An important goal for future research will be to identify the domains of Stac3 that govern its roles in EC coupling and in modulating the L-type Ca2+ current. Based on the differential effects of the NAM mutation on these two functions (Fig. 6 B and C), it seems possible that they depend on different regions of Stac3, but this will need to be tested more thoroughly. Because Stac3 seems to bind directly to CaV1.1 (14), an obvious next step will be to identify the regions of both proteins that underlie their binding to one another. This in turn will make it possible to determine whether domains of Stac3 found to be important for its binding to CaV1.1 correspond to the domains found to be important for its functional roles.
Materials and Methods
Molecular Biology.
The construction of the expression plasmids for YFP-CaV1.1, unlabeled β1a, and unlabeled Stac3 was described previously (14, 25, 26). To create Stac3-BFP, the Stac3 fragment from Stac3-YFP (14) was inserted into pmTagBFP2-N1 (Addgene) using the restriction enzymes NdeI + BamHI. For the γ1 constructs, standard PCR was used to introduce KpnI sites, or KpnI sites and a stop codon, flanking the coding sequence for γ1 (gene ID 100346309; Cedarlane Laboratories) from which the KpnI-KpnI fragment was inserted into TagBFP2-N1 to create γ1-BFP or into pEYFP-N1 (Clontech). Afterward, the latter construct was digested with NdeI and BamHI, and the fragment containing the γ1 sequence was then ligated to the 3,575-bp fragment of pEYFP-C1 (Clontech) that had been digested with the same enzymes to produce the expression vector for unlabeled γ1. Unlabeled Stac3W280S and Stac3W280S-BFP were created by using the QuikChange II site-directed mutagenesis kit (Agilent Technologies). The α2-δ1 subunit was kindly provided by William A. Sather, University of Colorado, Denver.

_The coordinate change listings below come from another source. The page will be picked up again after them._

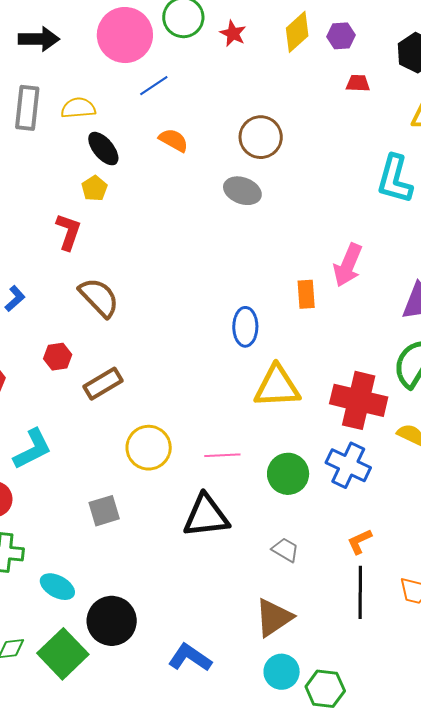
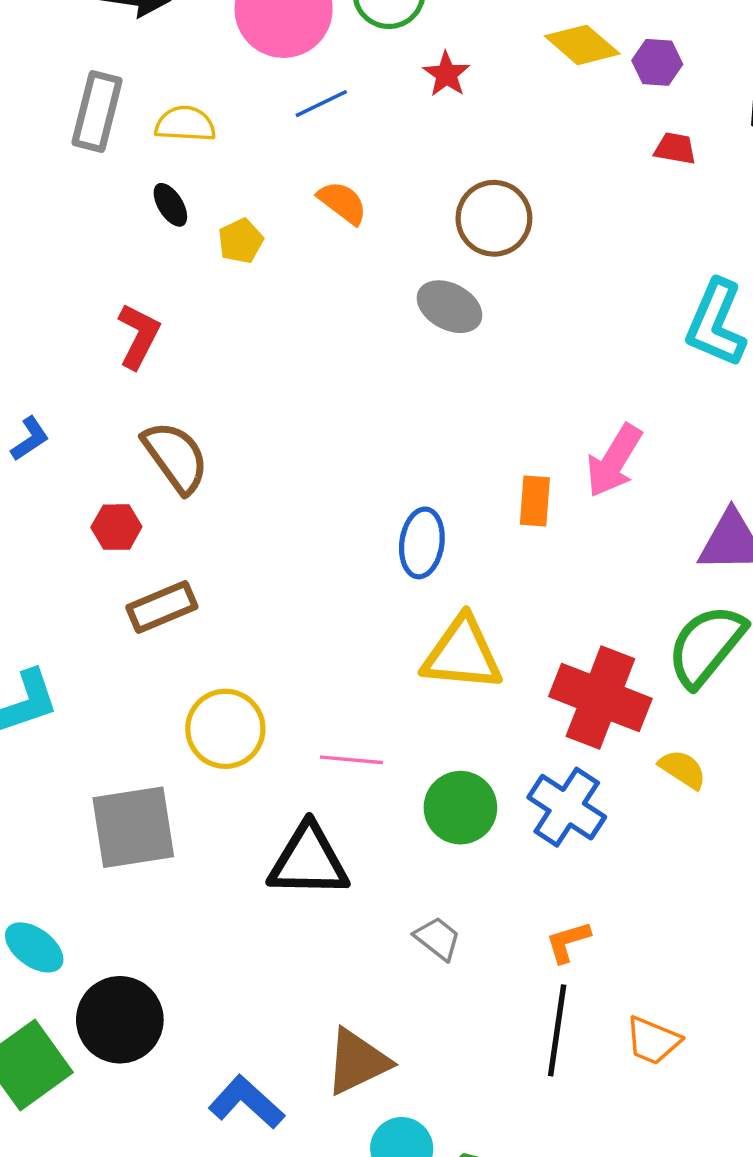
yellow diamond: (297, 32) -> (582, 45), turned 75
red star: (233, 33) -> (446, 74), moved
black ellipse: (103, 149) -> (170, 205), moved, size x0.7
yellow pentagon: (94, 188) -> (241, 241), moved
red hexagon: (58, 357) -> (116, 527), moved
gray square: (104, 511) -> (133, 827), size x1.6
brown triangle: (274, 618) -> (357, 1062), moved

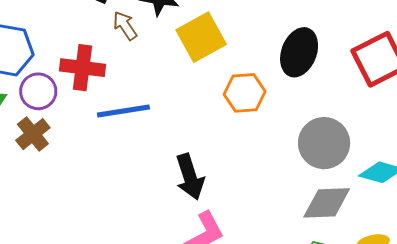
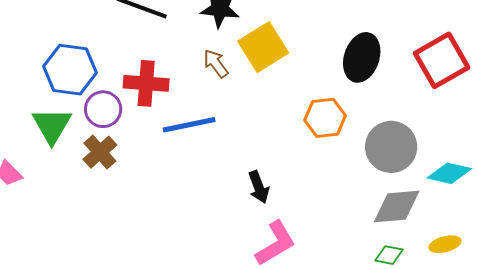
brown arrow: (125, 26) -> (216, 64), moved
orange hexagon: (245, 93) -> (325, 118), moved
black arrow: (190, 177) -> (259, 187), size x0.7

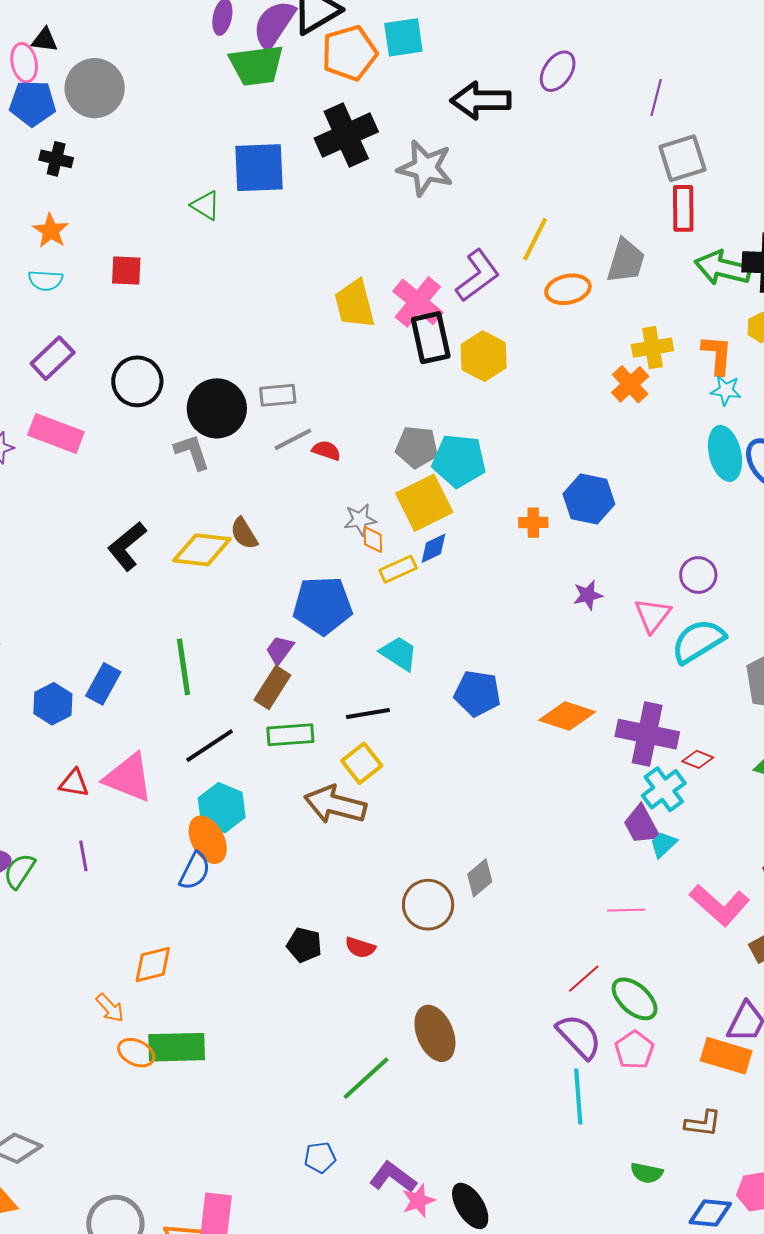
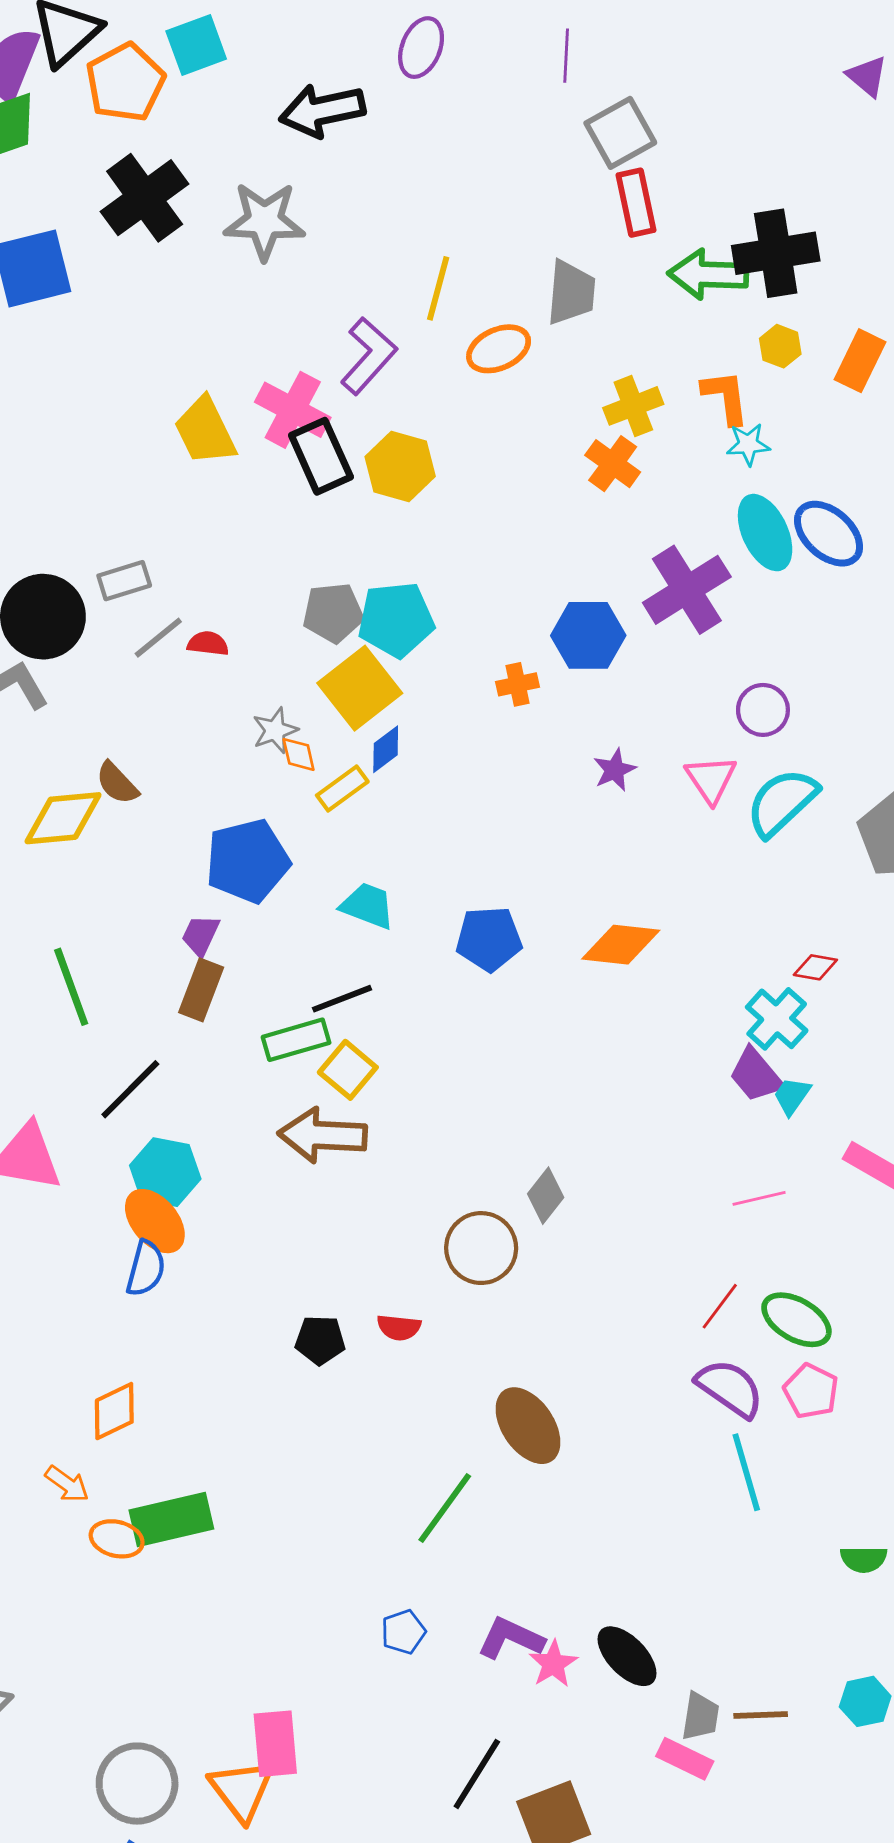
purple cross: (647, 734) -> (687, 590), moved, turned -32
green rectangle: (290, 735) -> (296, 1040), moved

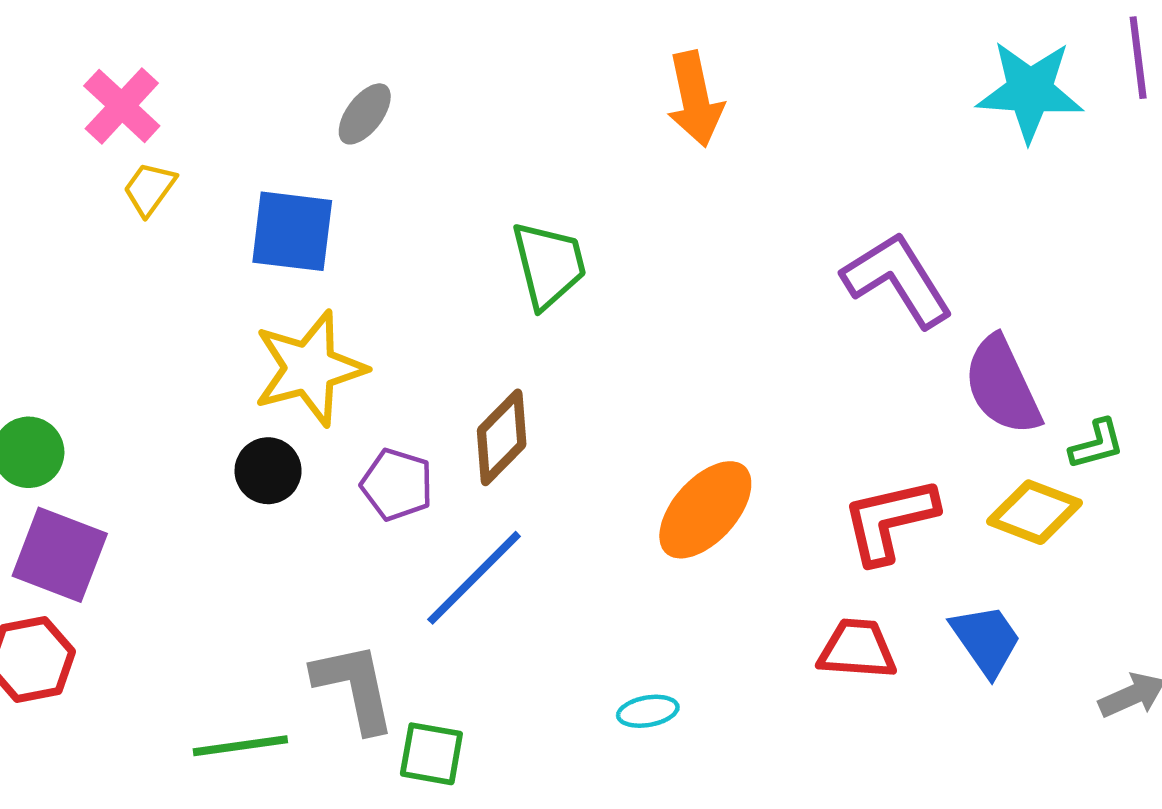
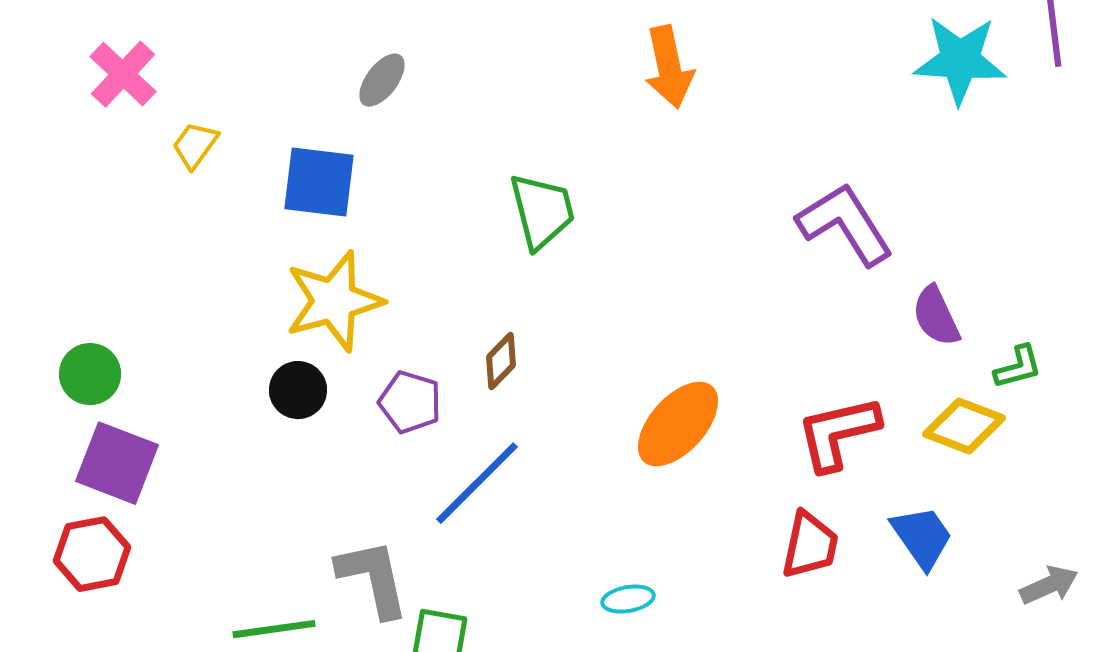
pink cross: (122, 106) -> (123, 74), moved
purple semicircle: (1002, 386) -> (936, 316), size x0.7
brown diamond: (502, 437) -> (501, 361), size x0.7
red trapezoid: (857, 649) -> (810, 545), turned 98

Primary Skeletal Muscle Cell Culture and cDNA Microinjection.
Myoblasts from newborn dysgenic mice, homozygous for absence of CaV1.1 (1), newborn dyspedic mice, homozygous for absence of RyR1 (2, 27), or embryonic day-18.5 fetuses, homozygous or heterozygous for absence of Stac3, were prepared as described before (12, 28). Cultures were grown in high-glucose DMEM (Mediatech) supplemented with 10% (vol/vol) FBS and 10% (vol/vol) horse serum (both from HyClone Laboratories). After 4–5 d, this medium was replaced with differentiation medium [DMEM supplemented with 2% (vol/vol) horse serum]. Two to four days following the shift to differentiation medium, single nuclei were microinjected with plasmid cDNA (200 ng/μL in water). Forty-eight hours after injection, expressing cells were identified on the basis of YFP fluorescence.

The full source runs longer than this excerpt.